AUSTRIA, GERMANIA, TEDESCHI… RAZZISMO INNATO?

Finis austriae, superimperialismo all’attacco
Il "nuovo" di Haider: il vecchio arsenale del capitalismo demo-fascista

Quello dell’Austria sotto la minaccia fascista è uno spot propagandistico che non riguarda affatto Haider ed il suo abominevole movimento, ma è volto a preparare gli animi degli imbecilli pronti a muoversi a comando della propaganda borghese più bieca contro il "tedesco" razzista per natura. La Germania è una malattia dello Spirito, scriveva Croce. Il blocco capitalista tedesco è una malattia concorrenziale per il grande capitale Usa e perciò va curata a tempo imbastendo una propaganda da lupi (non contro agnelli, beninteso, ma contro altri lupi) per stroncare l’avversario e, con esso, quel tanto di Europa capitalistica in grado di infastidire il business globale americano che, per forza di cose, ha nel blocco tedesco il suo asse portante. Niente di meglio se, in quest’operazione, che comincia dall’Austria per portarsi poi più in là, si può trovare all’immediato la solidarietà attiva di forze europee disposte a far le bucce a questo blocco per sordidi motivi di bottega "nazionale" senza accorgersi di minare, con ciò, la stessa Europa. E meglio ancora se uno Schroeder, in fregola di legittimazione da parte degli Usa, vi si accoda vigliaccamente.

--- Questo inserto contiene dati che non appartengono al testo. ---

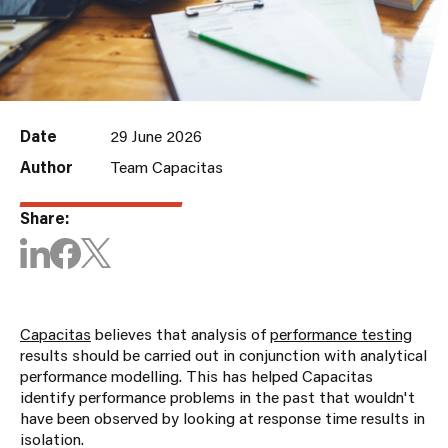
Date
29 June 2026
Author
Team Capacitas
Share:
Capacitas
believes that analysis of
performance testing
results should be carried out in conjunction with analytical
performance modelling. This has helped Capacitas
identify performance problems in the past that wouldn't
have been observed by looking at response time results in
isolation.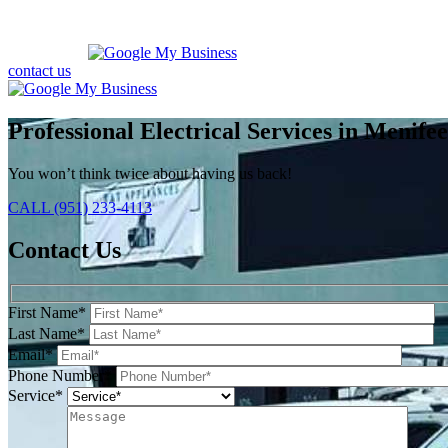
contact us
Professional Electrical Services in Menife
You won’t think twice about having us back!
CALL (951) 233-4113
Contact Us
First Name*
Last Name*
Email*
Phone Number*
Service*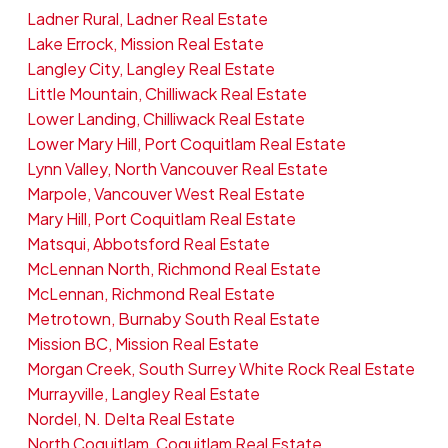
Ladner Rural, Ladner Real Estate
Lake Errock, Mission Real Estate
Langley City, Langley Real Estate
Little Mountain, Chilliwack Real Estate
Lower Landing, Chilliwack Real Estate
Lower Mary Hill, Port Coquitlam Real Estate
Lynn Valley, North Vancouver Real Estate
Marpole, Vancouver West Real Estate
Mary Hill, Port Coquitlam Real Estate
Matsqui, Abbotsford Real Estate
McLennan North, Richmond Real Estate
McLennan, Richmond Real Estate
Metrotown, Burnaby South Real Estate
Mission BC, Mission Real Estate
Morgan Creek, South Surrey White Rock Real Estate
Murrayville, Langley Real Estate
Nordel, N. Delta Real Estate
North Coquitlam, Coquitlam Real Estate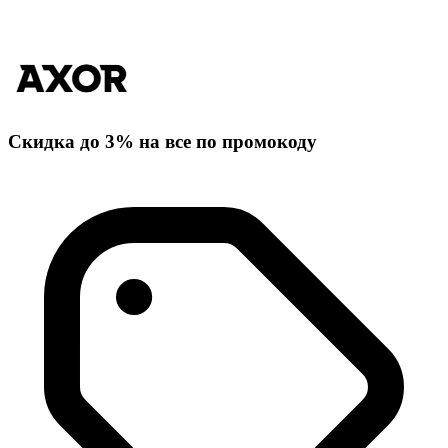
Скидка до 3% на все по промокоду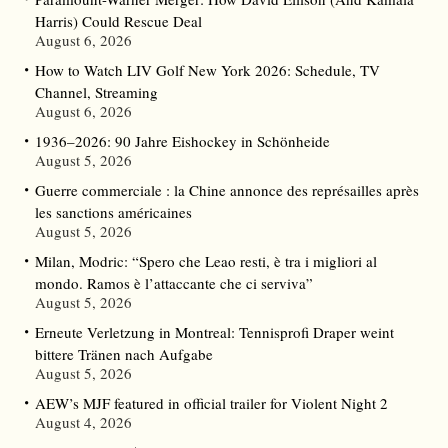
Harris) Could Rescue Deal
August 6, 2026
How to Watch LIV Golf New York 2026: Schedule, TV
Channel, Streaming
August 6, 2026
1936–2026: 90 Jahre Eishockey in Schönheide
August 5, 2026
Guerre commerciale : la Chine annonce des représailles après
les sanctions américaines
August 5, 2026
Milan, Modric: “Spero che Leao resti, è tra i migliori al
mondo. Ramos è l’attaccante che ci serviva”
August 5, 2026
Erneute Verletzung in Montreal: Tennisprofi Draper weint
bittere Tränen nach Aufgabe
August 5, 2026
AEW’s MJF featured in official trailer for Violent Night 2
August 4, 2026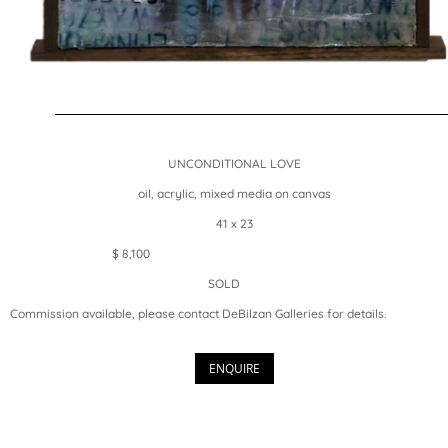
UNCONDITIONAL LOVE
oil, acrylic, mixed media on canvas
41 x 23
$ 8,100
SOLD
Commission available, please contact DeBilzan Galleries for details.
ENQUIRE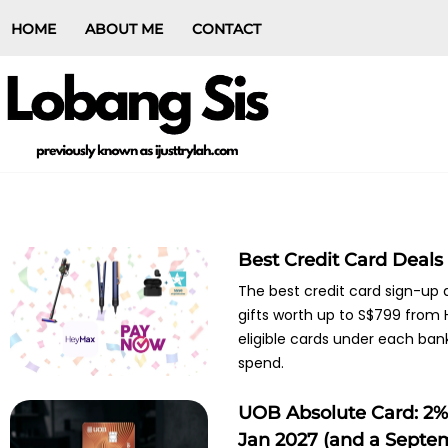
HOME
ABOUT ME
CONTACT
Best Credit Card Deals
The best credit card sign-up
gifts worth up to S$799 from H
eligible cards under each ban
spend.
UOB Absolute Card: 2% 
Jan 2027 (and a Septe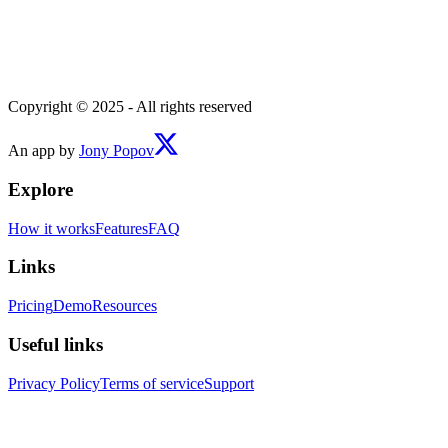
Copyright © 2025 - All rights reserved
An app by
Jony Popov
Explore
How it works
Features
FAQ
Links
Pricing
Demo
Resources
Useful links
Privacy Policy
Terms of service
Support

Ma il fatto più grave, in tutto questo, è proprio il motivo strisciante dell’equazione tedesco = pericolo fascista, il cui scopo è di dividere e contrapporre tra loro le varie frazioni del proletariato europeo inchiodandole ad una prospettiva "antifascista" interclassista alla coda delle rispettive borghesie e, in buona sostanza, strumentalizzandole alle finalità Usa. I soli tedeschi buoni sono, per l’imperialismo Usa, quelli disposti a fare atto di pentimento eterno per le colpe (borghesi) passate, e qui ben soccorre la propaganda israeliana col suo ricorrente uso ricattatorio dell’Olocausto: non per "ricordare" e prevenire, ma per prostituire le vittime del passato ad un immondo interesse di bottega attuale dell’imperialismo.

Ed allora alcune cosucce vanno propedeuticamente rimesse in ordine subito.

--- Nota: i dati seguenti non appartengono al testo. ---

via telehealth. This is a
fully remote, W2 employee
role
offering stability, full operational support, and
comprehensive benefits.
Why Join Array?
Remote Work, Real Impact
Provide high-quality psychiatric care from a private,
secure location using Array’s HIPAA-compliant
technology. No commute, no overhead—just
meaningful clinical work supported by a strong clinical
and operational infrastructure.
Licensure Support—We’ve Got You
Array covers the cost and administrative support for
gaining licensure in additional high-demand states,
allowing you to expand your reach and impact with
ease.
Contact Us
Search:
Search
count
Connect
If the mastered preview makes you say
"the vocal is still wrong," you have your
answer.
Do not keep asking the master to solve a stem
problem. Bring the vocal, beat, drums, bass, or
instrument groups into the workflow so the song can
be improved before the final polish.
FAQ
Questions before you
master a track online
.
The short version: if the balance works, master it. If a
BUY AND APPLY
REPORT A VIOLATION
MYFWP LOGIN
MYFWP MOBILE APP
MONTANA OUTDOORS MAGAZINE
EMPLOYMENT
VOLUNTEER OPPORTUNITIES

Non si può parlare dei casi attuali dell’Austria senza ricordare in primo luogo come qui, ed ancor più in Germania, abbiamo avuto in passato la presenza di fortissimi movimenti di classe spintisi sino a tentativi di conquista del potere rosso e protagonisti, anche dopo la sconfitta di tali tentativi, di un’eroica (e dimenticata, e vilipesa) resistenza di classe al fascismo; e come questa resistenza sia stata prima fiaccata e poi prostituita dallo stalinismo a servizio dell’imperialismo per gli interessi esclusivi dello stato russo. All’indomani della seconda guerra mondiale ciò che comunque sopravviveva di questi movimenti nella forma sfigurata del "comunismo" stalinizzato è andato rapidamente dissolvendosi di fronte alla realtà della nuova sistemazione imperialistica mondiale, contrassegnata dalla divisione dell’Europa in due "blocchi" di potenze capitalistiche contrapposte sulla base di puri interessi statali. Il proletariato di Austria e Germania, posto come estraneo e nemico da papà Stalin, non è stato in grado di resistere ulteriormente nel solo modo possibile, cioè rilanciando il messaggio internazionalista oltre e contro i confini bloccardi (e nessun’altra sezione del proletariato europeo ed internazionale è stata in grado di venirgli in soccorso, a cominciare dall’Italia del "più grande –ed antitedesco per antonomasia- partito comunista europeo occidentale"). Esso si è trovato, perciò, nella condizione di essere risucchiato dalla ricostruzione capitalistica nell’area e dai suoi evidenti vantaggi comparativi rispetto alle condizioni dell’Est europeo sotto dominazione moscovita. L’ultima, definitiva mazzata alle residue possibilità di una ripresa di classe si consumò con lo schiacciamento da parte di Mosca della "Comune di Berlino" del ’53, dimostrazione palmare che il "comunismo" si schierava contro i proletari e contro i tedeschi e conveniva tagliare definitivamente i ponti con esso. Ricordiamo di sfuggita che ancora nel ’48 il PC austriaco, ad esempio, poteva contare su 150.000 militanti, rapidamente volatilizzatisi negli anni successivi proprio grazie allo stalinismo. E non sarebbe stato questo un bell’antidoto contro tutti gli haiderismi a venire se non fosse stato scientemente distrutto?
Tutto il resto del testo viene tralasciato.